Question

The gas law for an ideal gas at absolute temperature T (in kelvins), pressure P (in atmospheres), and volume V (in liters) is PV = nRT, where n is the number of moles of the gas and R = 0.0821 is the gas constant. Suppose that, at a certain instant, P = 8.0 atm and is increasing at a rate of 0.14 atm/min and V = 13 L and is decreasing at a rate of 0.16 L/min.
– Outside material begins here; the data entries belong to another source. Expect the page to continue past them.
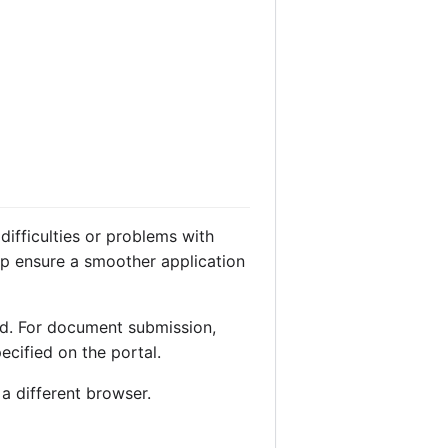
difficulties or problems with
lp ensure a smoother application
rd. For document submission,
pecified on the portal.
 a different browser.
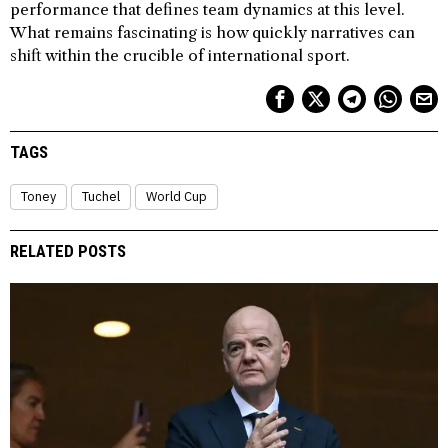
performance that defines team dynamics at this level.
What remains fascinating is how quickly narratives can
shift within the crucible of international sport.
TAGS
Toney
Tuchel
World Cup
RELATED POSTS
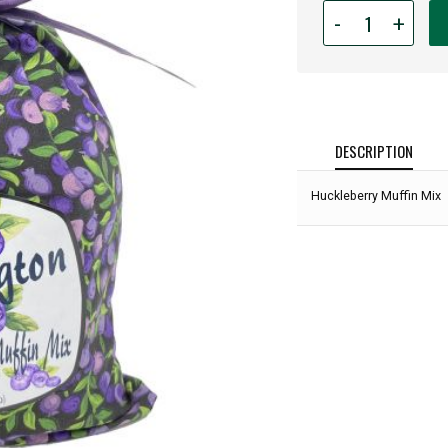
Quantity
-
+
for
Huckleberry
Muffin
Mix:
DESCRIPTION
Huckleberry Muffin Mix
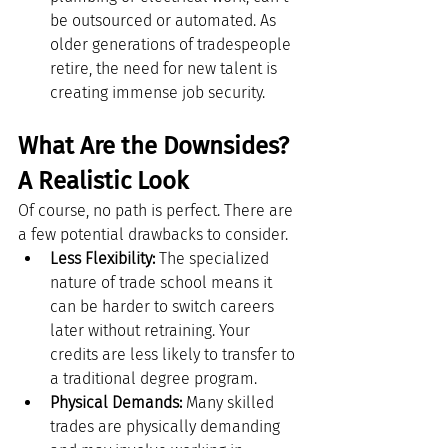
be outsourced or automated. As 
older generations of tradespeople 
retire, the need for new talent is 
creating immense job security.
What Are the Downsides? 
A Realistic Look
Of course, no path is perfect. There are 
a few potential drawbacks to consider.
Less Flexibility:
 The specialized 
nature of trade school means it 
can be harder to switch careers 
later without retraining. Your 
credits are less likely to transfer to 
a traditional degree program.
Physical Demands:
 Many skilled 
trades are physically demanding 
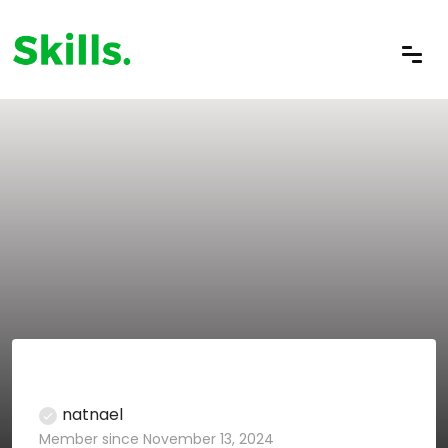
natnael
Member since November 13, 2024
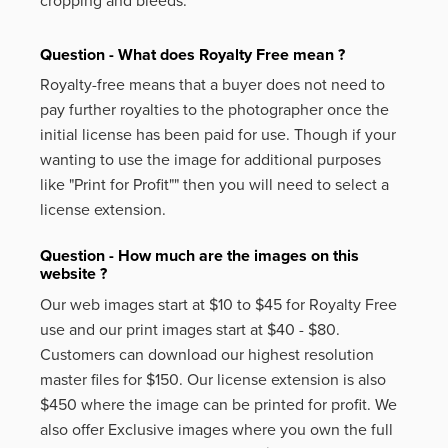
cropping and bleeds.
Question - What does Royalty Free mean ?
Royalty-free means that a buyer does not need to
pay further royalties to the photographer once the
initial license has been paid for use. Though if your
wanting to use the image for additional purposes
like
"Print for Profit""
then you will need to select a
license extension.
Question - How much are the images on this
website ?
Our web images start at $10 to $45 for Royalty Free
use and our print images start at $40 - $80.
Customers can download our highest resolution
master files for $150. Our license extension is also
$450 where the image can be printed for profit. We
also offer Exclusive images where you own the full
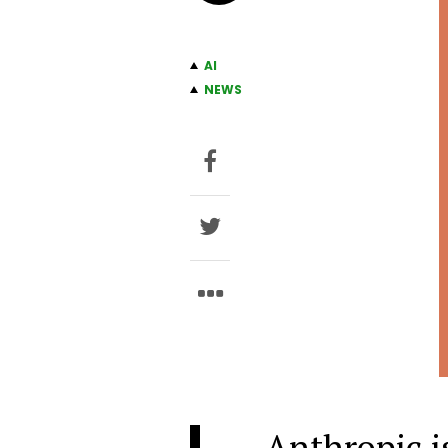
AI
NEWS
Anthropic is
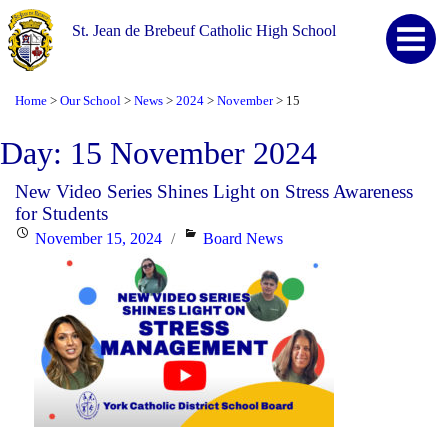
St. Jean de Brebeuf Catholic High School
Home
Our School
News
2024
November
15
>
>
>
>
>
Day:
15 November 2024
New Video Series Shines Light on Stress Awareness
for Students
Posted
Categories
November 15, 2024
Board News
on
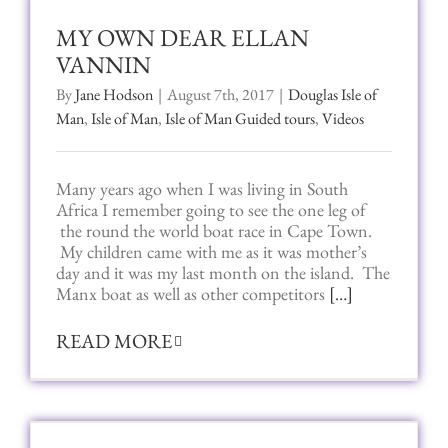
MY OWN DEAR ELLAN
VANNIN
By
Jane Hodson
|
August 7th, 2017
|
Douglas Isle of
Man
,
Isle of Man
,
Isle of Man Guided tours
,
Videos
Many years ago when I was living in South
Africa I remember going to see the one leg of
the round the world boat race in Cape Town.
My children came with me as it was mother’s
day and it was my last month on the island. The
Manx boat as well as other competitors
[…]
READ MORE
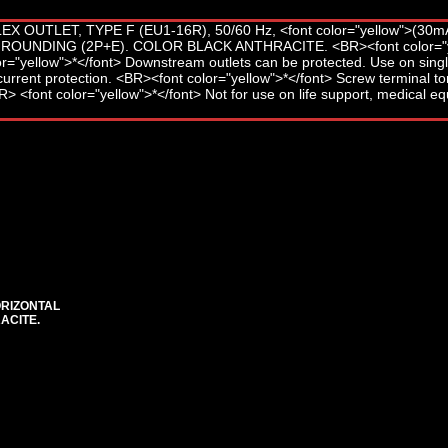
ORIZONTAL
ACITE.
Find the rate of change of T with respect to time at that instant if n = 10 mol. (Round your answer to four decimal places.)dT/dt = ___ K/min

Answer 1

Answer:

$\frac{dT}{dt}=3.78^{\circ}K/min$

Step-by-step explanation:

We have to calculate the time derivative of T=PV/nR with P and V variable and n and R constants. This is:

$\frac{dT}{dt} =\frac{d\frac{PV}{nR}}{dt}=\frac{1}{nR}\frac{d(PV)}{dt}$

What we have to do is the derivative of a product:

$\frac{d(PV)}{dt}=P\frac{dV}{dt}+V\frac{dP}{dt}$

Substituting, we have:

$\frac{dT}{dt} =\frac{P\frac{dV}{dt}+V\frac{dP}{dt}}{nR}$

where all these values are given since the time derivatives of P and V are their variation rate, using minutes.

We then substitute everything, noticing that already everything is in the same system of units so they cancel out:

$\frac{dT}{dt}=\frac{P\frac{dV}{dt}+V\frac{dP}{dt}}{nR}=\frac{(8atm)(0.16L/min)+(13L)(0.14atm/min)}{(10mol)(0.0821Latm/mol^{\circ}K)}$

And then just calculate:

$\frac{dT}{dt}=3.78^{\circ}K/min$